The Boy Who Walked on His Hands: A Tale of Courage and Burden
How ten-year-old Raheela Mughal Yohan overcame paralysis to reach school while our children struggle under heavy backpacks.

The Courage of Raheela Mughal Yohan — and the Burden Our Children Carry
BY: Ubaid
Raheela Mughal Yohan is a ten-year-old boy from China, but his story carries a lesson for children across the world. He was only a year old when a sudden illness left the lower half of his body completely paralyzed. For many, such a life-altering disability might have closed the doors to childhood dreams and ambitions. But Yohan refused to let physical limitations turn into mental barriers.
As he grew older and watched other children his age walking to school every morning, a fire awakened inside him — a desire to learn, to grow, and to stand tall in the only way he could. He decided that disability would not decide his future.
And so, he made school a part of his life.
Since he could not stand or walk like others, Yohan created his own way of moving forward. Balancing on his palms, lifting his entire body weight on his hands, he would slowly “walk” to school. Every morning, before the sun fully rose, he would begin his journey. It took him nearly one and a half hours to reach the school gate. His younger sister accompanied him, carrying his schoolbag on her shoulders. Together they crossed rough paths, uneven roads, and long distances.
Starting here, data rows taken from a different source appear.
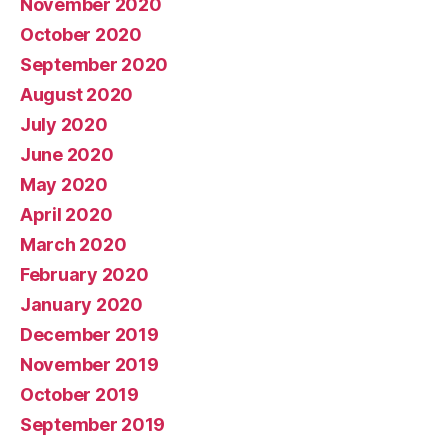
November 2020
October 2020
September 2020
August 2020
July 2020
June 2020
May 2020
April 2020
March 2020
February 2020
January 2020
December 2019
November 2019
October 2019
September 2019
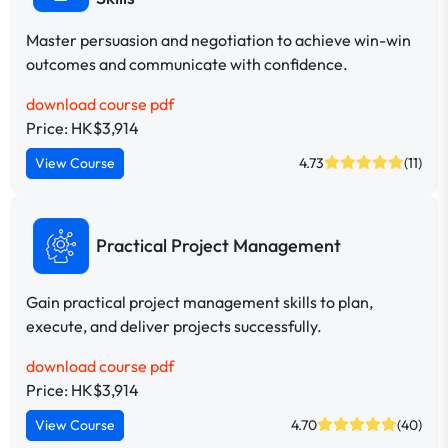
Master persuasion and negotiation to achieve win-win
outcomes and communicate with confidence.
download course pdf
Price: HK$3,914
View Course
4.73
(11)
Practical Project Management
Gain practical project management skills to plan,
execute, and deliver projects successfully.
download course pdf
Price: HK$3,914
View Course
4.70
(40)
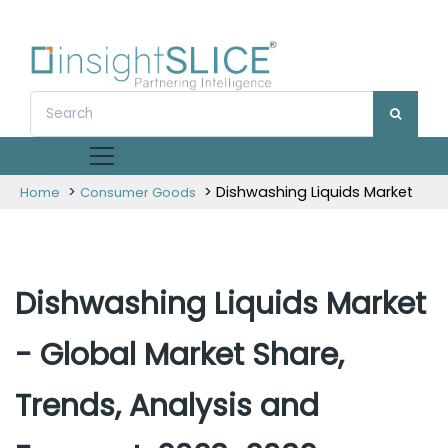
>
> Dishwashing Liquids Market
Home
Consumer Goods
Dishwashing Liquids Market
- Global Market Share,
Trends, Analysis and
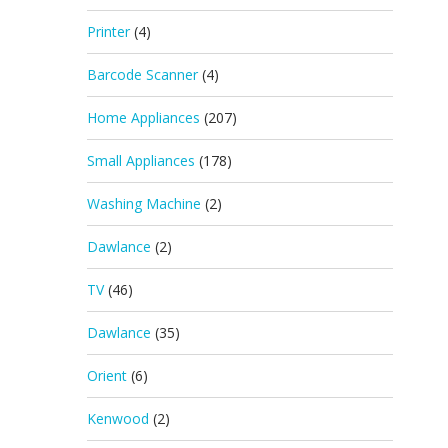
Printer
(4)
Barcode Scanner
(4)
Home Appliances
(207)
Small Appliances
(178)
Washing Machine
(2)
Dawlance
(2)
TV
(46)
Dawlance
(35)
Orient
(6)
Kenwood
(2)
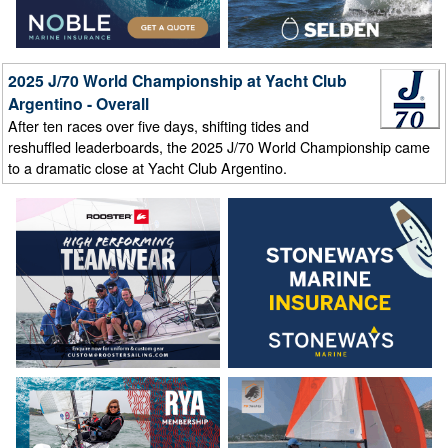
2025 J/70 World Championship at Yacht Club
Argentino - Overall
After ten races over five days, shifting tides and
reshuffled leaderboards, the 2025 J/70 World Championship came
to a dramatic close at Yacht Club Argentino.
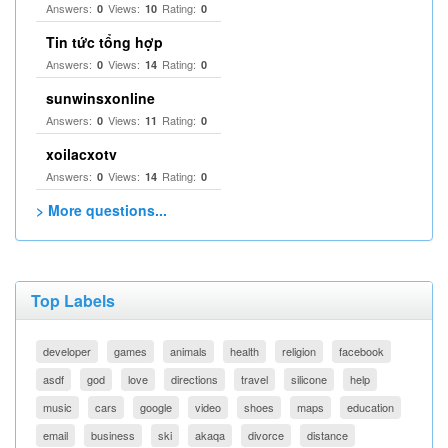
Answers:
Views:
Rating:
0
10
0
Tin tức tổng hợp
Answers:
Views:
Rating:
0
14
0
sunwinsxonline
Answers:
Views:
Rating:
0
11
0
xoilacxotv
Answers:
Views:
Rating:
0
14
0
> More questions...
Top Labels
developer
games
animals
health
religion
facebook
asdf
god
love
directions
travel
silicone
help
music
cars
google
video
shoes
maps
education
email
business
ski
akaqa
divorce
distance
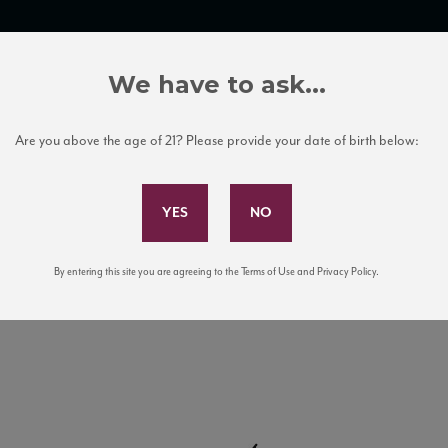
TRADE TOOLS
ITALIAN WINE EDUCATION
CLIENT SERVICES
We have to ask...
Are you above the age of 21? Please provide your date of birth below:
Subscribe to Our Mailing List
By entering this site you are agreeing to the Terms of Use and Privacy Policy.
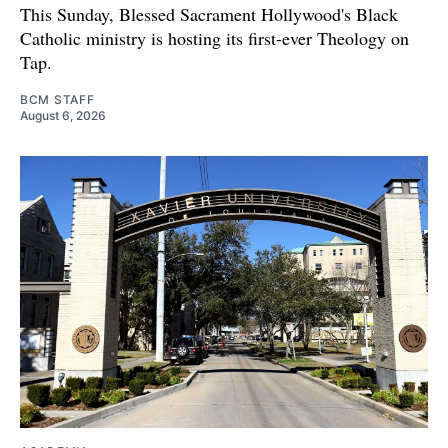
This Sunday, Blessed Sacrament Hollywood's Black
Catholic ministry is hosting its first-ever Theology on
Tap.
BCM STAFF
August 6, 2026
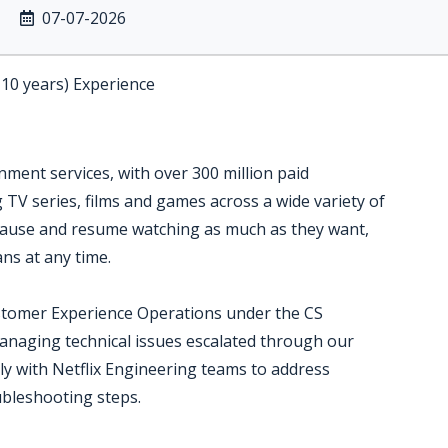
07-07-2026
-10 years) Experience
inment services, with over 300 million paid
TV series, films and games across a wide variety of
ause and resume watching as much as they want,
ns at any time.
stomer Experience Operations under the CS
anaging technical issues escalated through our
y with Netflix Engineering teams to address
bleshooting steps.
Whenever Yohan grew tired, the two siblings would stop to rest for a few minutes — and then continue again. There were no complaints, no excuses, and never a day when Yohan used his disability as a reason to avoid homework or school. His palms became his feet, his determination became his strength, and education became his dream.
Yohan’s story is, at first glance, a tale of extraordinary courage. But it also forces us to look closely at our own societies — especially in countries like Pakistan — where countless young students carry a different kind of burden.
Walk along any busy street at sunrise, and you will see them: small children with heavy backpacks strapped to their shoulders, their steps slow, their bodies bent, their faces sleepy yet determined. The metal rods on school vans are covered with dangling schoolbags, packed so tightly they look like they might drag the children backward.
These are not students carrying the weight of dreams — these are children carrying the weight of books heavier than their bodies can bear.
A sixth-grade child in Pakistan is usually around 11 to 12 years old and weighs roughly 30 to 32 kilograms. Yet the backpack he carries often weighs far more than the recommended limit. A fifth-grader, just 10 or 11 years old, weighs about 28 to 30 kilograms. Fourth-graders, 9 to 10 years old, weigh around 24 to 26 kilograms. And it continues downward: third-graders weighing 22 to 25 kilograms, second-graders 20 to 22, first-graders barely 16 to 18, and kindergarten children just 14 to 16 kilograms.
Medical experts around the world agree on one simple rule:
A schoolbag should never exceed 10–15% of a child’s body weight.
But in reality, we see children whose bags feel closer to 30–40% of their tiny frames — a slow punishment disguised as education. Their shoulders remain tilted all day. Their spines strain. Their young bones carry stress they were never designed to handle. Their walk to school resembles not a journey of learning, but a silent struggle.
Where Yohan overcame the weight of disability, our children struggle under the unnecessary weight of educational systems. Where Yohan found strength in hardship, many of our children lose health because of avoidable burdens.
And that contrast is what makes his story so powerful.
Yohan, a boy who cannot use his legs, accepted school as a blessing. He turned his pain into purpose. He found a way forward with nothing but the strength of his palms and the support of a loving sister.
Meanwhile, in our cities and villages, thousands of children fully capable of walking are being held back by something much simpler — the weight of their schoolbags. They are not disabled, yet we unintentionally disable them with pressure, load, and neglect.
Imagine the possibilities if our systems were as determined as Yohan.
Imagine the strength of a generation whose physical and mental health were protected.
Imagine children walking freely, not bent under unnecessary loads.
Yohan’s journey teaches us more than courage. It teaches us gratitude, perspective, and responsibility. It reminds us that education is not supposed to break a child’s back — it is meant to build their future.
As we admire the bravery of a boy who learned to walk with his hands, let us also think of the children in our own neighborhoods, walking with bent shoulders. Their struggle is different, but just as real.
If a ten-year-old boy with paralyzed legs can reach school every day with determination and hope, then surely we can lighten the burden on our own children — literally and emotionally.
Because the true purpose of education is not weight, but wisdom.